## [DATASET CONTENT]
────────────────────

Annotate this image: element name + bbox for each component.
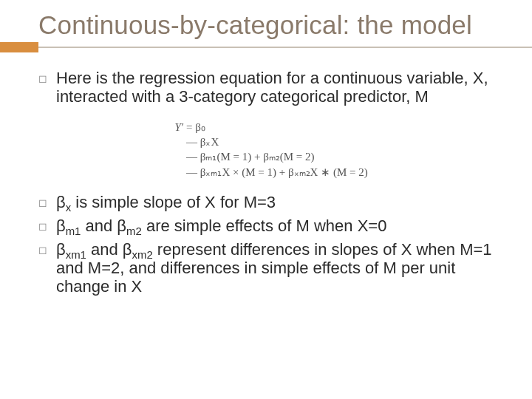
equation-row: Y′ = β₀ (157, 120, 494, 134)
bullet-text: βm1 and βm2 are simple effects of M when… (56, 216, 494, 236)
title-area: Continuous-by-categorical: the model (0, 0, 532, 39)
equation-row: — βₘ₁(M = 1) + βₘ₂(M = 2) (157, 149, 494, 164)
slide: Continuous-by-categorical: the model ◻ H… (0, 0, 532, 399)
slide-body: ◻ Here is the regression equation for a … (0, 52, 532, 296)
equation-row: — βₓX (157, 134, 494, 149)
bullet-icon: ◻ (38, 240, 49, 296)
bullet-text: βx is simple slope of X for M=3 (56, 193, 494, 212)
equation-rhs: — βₘ₁(M = 1) + βₘ₂(M = 2) (186, 149, 315, 164)
bullet-text: βxm1 and βxm2 represent differences in s… (56, 240, 494, 296)
bullet-text: Here is the regression equation for a co… (56, 69, 494, 106)
rule-line (38, 47, 532, 48)
equation-rhs: — βₓₘ₁X × (M = 1) + βₓₘ₂X ∗ (M = 2) (186, 165, 368, 180)
bullet-item: ◻ Here is the regression equation for a … (38, 69, 494, 106)
equation-block: Y′ = β₀ — βₓX — βₘ₁(M = 1) + βₘ₂(M = 2) … (157, 120, 494, 180)
equation-row: — βₓₘ₁X × (M = 1) + βₓₘ₂X ∗ (M = 2) (157, 165, 494, 180)
bullet-icon: ◻ (38, 216, 49, 236)
bullet-item: ◻ βxm1 and βxm2 represent differences in… (38, 240, 494, 296)
bullet-icon: ◻ (38, 193, 49, 212)
accent-block (0, 42, 38, 52)
equation-rhs: — βₓX (186, 134, 219, 149)
equation-rhs: = β₀ (186, 120, 205, 134)
bullet-item: ◻ βx is simple slope of X for M=3 (38, 193, 494, 212)
title-rule (0, 42, 532, 52)
bullet-icon: ◻ (38, 69, 49, 106)
equation-lhs: Y′ (157, 120, 186, 134)
bullet-item: ◻ βm1 and βm2 are simple effects of M wh… (38, 216, 494, 236)
slide-title: Continuous-by-categorical: the model (38, 10, 532, 39)
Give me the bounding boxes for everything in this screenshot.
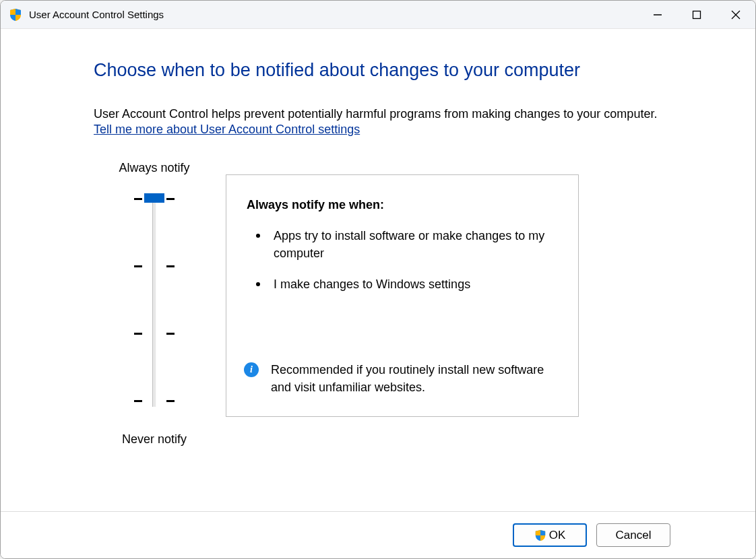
window-title: User Account Control Settings [29, 9, 638, 20]
slider-tick [134, 400, 142, 402]
slider-tick [134, 333, 142, 335]
content-area: Choose when to be notified about changes… [1, 29, 755, 511]
svg-rect-1 [693, 11, 701, 18]
page-heading: Choose when to be notified about changes… [94, 60, 668, 81]
titlebar: User Account Control Settings [1, 1, 755, 29]
cancel-button-label: Cancel [616, 529, 652, 542]
notification-level-slider[interactable] [134, 191, 175, 420]
cancel-button[interactable]: Cancel [596, 523, 670, 547]
shield-icon [534, 529, 546, 541]
recommendation-row: i Recommended if you routinely install n… [244, 361, 558, 396]
level-title: Always notify me when: [247, 198, 558, 212]
minimize-button[interactable] [638, 1, 677, 28]
window-controls [638, 1, 755, 28]
slider-tick [134, 265, 142, 267]
recommendation-text: Recommended if you routinely install new… [271, 361, 558, 396]
slider-top-label: Always notify [94, 161, 215, 175]
close-button[interactable] [716, 1, 755, 28]
description-text: User Account Control helps prevent poten… [94, 105, 668, 123]
shield-icon [9, 8, 22, 22]
level-bullet-list: Apps try to install software or make cha… [247, 227, 558, 293]
learn-more-link[interactable]: Tell me more about User Account Control … [94, 123, 360, 137]
slider-column: Always notify Never notify [94, 161, 215, 447]
ok-button[interactable]: OK [513, 523, 587, 547]
level-description-panel: Always notify me when: Apps try to insta… [226, 174, 579, 417]
slider-area: Always notify Never notify Always notify… [94, 161, 668, 447]
slider-tick [134, 198, 142, 200]
dialog-footer: OK Cancel [1, 511, 755, 558]
slider-tick [166, 333, 175, 335]
slider-tick [166, 400, 175, 402]
level-bullet: Apps try to install software or make cha… [247, 227, 558, 262]
slider-tick [166, 265, 175, 267]
slider-bottom-label: Never notify [94, 432, 215, 447]
ok-button-label: OK [549, 529, 566, 542]
slider-thumb[interactable] [144, 193, 164, 203]
uac-settings-window: User Account Control Settings Choose whe… [0, 0, 756, 559]
info-icon: i [244, 362, 259, 377]
slider-track [152, 198, 156, 407]
level-bullet: I make changes to Windows settings [247, 275, 558, 293]
slider-tick [166, 198, 175, 200]
maximize-button[interactable] [677, 1, 716, 28]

────────────────────

## [EXERCISE DIRECTIONS]
Retype the listing exactly. Pictures do not belong in the copy.

## [RESPONSE]
Annotate this image: element name + bbox for each component.
equation-row: Y′ = β₀ (157, 120, 494, 134)
bullet-text: βm1 and βm2 are simple effects of M when… (56, 216, 494, 236)
title-area: Continuous-by-categorical: the model (0, 0, 532, 39)
equation-row: — βₘ₁(M = 1) + βₘ₂(M = 2) (157, 149, 494, 164)
slide: Continuous-by-categorical: the model ◻ H… (0, 0, 532, 399)
slide-body: ◻ Here is the regression equation for a … (0, 52, 532, 296)
equation-row: — βₓX (157, 134, 494, 149)
bullet-icon: ◻ (38, 240, 49, 296)
bullet-text: βx is simple slope of X for M=3 (56, 193, 494, 212)
equation-rhs: — βₘ₁(M = 1) + βₘ₂(M = 2) (186, 149, 315, 164)
bullet-text: βxm1 and βxm2 represent differences in s… (56, 240, 494, 296)
bullet-text: Here is the regression equation for a co… (56, 69, 494, 106)
rule-line (38, 47, 532, 48)
equation-rhs: — βₓₘ₁X × (M = 1) + βₓₘ₂X ∗ (M = 2) (186, 165, 368, 180)
bullet-item: ◻ Here is the regression equation for a … (38, 69, 494, 106)
equation-block: Y′ = β₀ — βₓX — βₘ₁(M = 1) + βₘ₂(M = 2) … (157, 120, 494, 180)
equation-row: — βₓₘ₁X × (M = 1) + βₓₘ₂X ∗ (M = 2) (157, 165, 494, 180)
bullet-icon: ◻ (38, 216, 49, 236)
bullet-item: ◻ βxm1 and βxm2 represent differences in… (38, 240, 494, 296)
bullet-icon: ◻ (38, 193, 49, 212)
accent-block (0, 42, 38, 52)
equation-rhs: — βₓX (186, 134, 219, 149)
equation-rhs: = β₀ (186, 120, 205, 134)
bullet-item: ◻ βx is simple slope of X for M=3 (38, 193, 494, 212)
title-rule (0, 42, 532, 52)
bullet-icon: ◻ (38, 69, 49, 106)
equation-lhs: Y′ (157, 120, 186, 134)
bullet-item: ◻ βm1 and βm2 are simple effects of M wh… (38, 216, 494, 236)
slide-title: Continuous-by-categorical: the model (38, 10, 532, 39)
Give me the bounding boxes for everything in this screenshot.
window-title: User Account Control Settings [29, 9, 638, 20]
slider-tick [134, 400, 142, 402]
slider-tick [134, 333, 142, 335]
content-area: Choose when to be notified about changes… [1, 29, 755, 511]
svg-rect-1 [693, 11, 701, 18]
page-heading: Choose when to be notified about changes… [94, 60, 668, 81]
titlebar: User Account Control Settings [1, 1, 755, 29]
cancel-button-label: Cancel [616, 529, 652, 542]
notification-level-slider[interactable] [134, 191, 175, 420]
cancel-button[interactable]: Cancel [596, 523, 670, 547]
shield-icon [534, 529, 546, 541]
recommendation-row: i Recommended if you routinely install n… [244, 361, 558, 396]
level-title: Always notify me when: [247, 198, 558, 212]
minimize-button[interactable] [638, 1, 677, 28]
window-controls [638, 1, 755, 28]
slider-tick [134, 265, 142, 267]
recommendation-text: Recommended if you routinely install new… [271, 361, 558, 396]
slider-top-label: Always notify [94, 161, 215, 175]
close-button[interactable] [716, 1, 755, 28]
description-text: User Account Control helps prevent poten… [94, 105, 668, 123]
shield-icon [9, 8, 22, 22]
level-bullet-list: Apps try to install software or make cha… [247, 227, 558, 293]
learn-more-link[interactable]: Tell me more about User Account Control … [94, 123, 360, 137]
slider-column: Always notify Never notify [94, 161, 215, 447]
ok-button[interactable]: OK [513, 523, 587, 547]
level-description-panel: Always notify me when: Apps try to insta… [226, 174, 579, 417]
slider-area: Always notify Never notify Always notify… [94, 161, 668, 447]
slider-tick [134, 198, 142, 200]
dialog-footer: OK Cancel [1, 511, 755, 558]
slider-tick [166, 333, 175, 335]
slider-tick [166, 400, 175, 402]
level-bullet: Apps try to install software or make cha… [247, 227, 558, 262]
slider-tick [166, 265, 175, 267]
slider-bottom-label: Never notify [94, 432, 215, 447]
ok-button-label: OK [549, 529, 566, 542]
slider-thumb[interactable] [144, 193, 164, 203]
uac-settings-window: User Account Control Settings Choose whe… [0, 0, 756, 559]
info-icon: i [244, 362, 259, 377]
slider-track [152, 198, 156, 407]
level-bullet: I make changes to Windows settings [247, 275, 558, 293]
slider-tick [166, 198, 175, 200]
maximize-button[interactable] [677, 1, 716, 28]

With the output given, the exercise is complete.